Collection entries
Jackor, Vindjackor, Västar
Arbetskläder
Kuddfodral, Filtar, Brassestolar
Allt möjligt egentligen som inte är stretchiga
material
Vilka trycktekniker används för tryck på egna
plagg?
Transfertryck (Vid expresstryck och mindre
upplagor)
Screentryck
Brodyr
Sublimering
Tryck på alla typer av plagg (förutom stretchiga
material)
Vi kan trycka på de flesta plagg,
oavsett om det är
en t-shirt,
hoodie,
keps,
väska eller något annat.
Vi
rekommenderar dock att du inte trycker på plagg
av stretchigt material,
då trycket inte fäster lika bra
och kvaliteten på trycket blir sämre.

▶ BRIEF
Please restate each record exactly as it reads.

▶ RESULT OF THE EXERCISE
Jackor, Vindjackor, Västar
Arbetskläder
Kuddfodral, Filtar, Brassestolar
Allt möjligt egentligen som inte är stretchiga
material
Vilka trycktekniker används för tryck på egna
plagg?
Transfertryck (Vid expresstryck och mindre
upplagor)
Screentryck
Brodyr
Sublimering
Tryck på alla typer av plagg (förutom stretchiga
material)
Vi kan trycka på de flesta plagg,
oavsett om det är
en t-shirt,
hoodie,
keps,
väska eller något annat.
Vi
rekommenderar dock att du inte trycker på plagg
av stretchigt material,
då trycket inte fäster lika bra
och kvaliteten på trycket blir sämre.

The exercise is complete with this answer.